Cizre'de 4 Eylül 2015'ten 2 Mart 2016'ya kadar beş kez ilan edilen sokağa çıkma yasakları 24 saat kesintisiz olarak toplam 90 gün uygulanmıştı. Operasyonlar bittiğinde yapılan resmi açıklamada 23 asker ve polis yaşamını yitirmişti. 603 PKK'lı da etkisiz hale getirilmişti. Yani devlete göre hiç sivil öldürülmemişti. Oysa devletin ajansı en azından iki sivilin yani Miray'la dedesi Ramazan'ın PKK'liler tarafından öldürüldüğünü iddia etmişti. Demek ki PKK'nin öldürdüğü iddia edilen sivilleri bile yok sayıyordu AKP iktidarı! Üç aylık Miray bebek de, 75 yaşındaki dedesi Ramazan da "etkisiz hale getirilen PKK'liler" kategorisindeydi devlete göre.

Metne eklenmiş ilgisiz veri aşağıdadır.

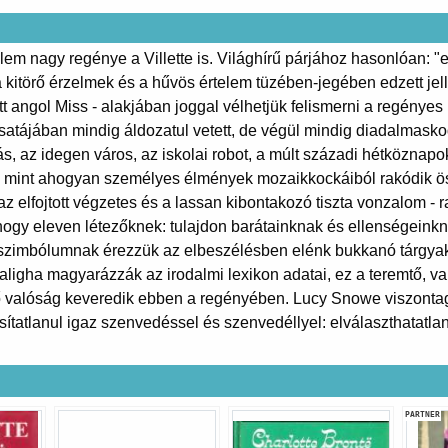
lem nagy regénye a Villette is. Világhírű párjához hasonlóan: "
- a kitörő érzelmek és a hűvös értelem tüzében-jegében edzett je
angol Miss - alakjában joggal vélhetjük felismerni a regényes 
csatájában mindig áldozatul vetett, de végül mindig diadalma
, az idegen város, az iskolai robot, a múlt századi hétköznapo
lem, mint ahogyan személyes élmények mozaikkockáiból rakódik
z elfojtott végzetes és a lassan kibontakozó tiszta vonzalom - 
hogy eleven létezőknek: tulajdon barátainknak és ellenségeink
 szimbólumnak érezzük az elbeszélésben elénk bukkanó tárgyakat
 aligha magyarázzák az irodalmi lexikon adatai, ez a teremtő, v
alóság keveredik ebben a regényében. Lucy Snowe viszontagság
isítatlanul igaz szenvedéssel és szenvedéllyel: elválaszthatatla
PARTNER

İlk sokağa çıkma yasağında yaşamını yitirenlerden 16'sı kitlesel bir cenaze töreniyle toprağa verildi. İlk sokağa çıkma yasağında yaşamını yitirenlerden 16'sı kitlesel bir cenaze töreniyle toprağa verildi.

Oysa Cizre'de yaşanan gerçek bambaşkaydı. Devletin ölümler hakkındaki verilerileriyle STK'ların, Cizre'deki yerel yönetimin verileri tümüyle birbiriyle çelişiyor.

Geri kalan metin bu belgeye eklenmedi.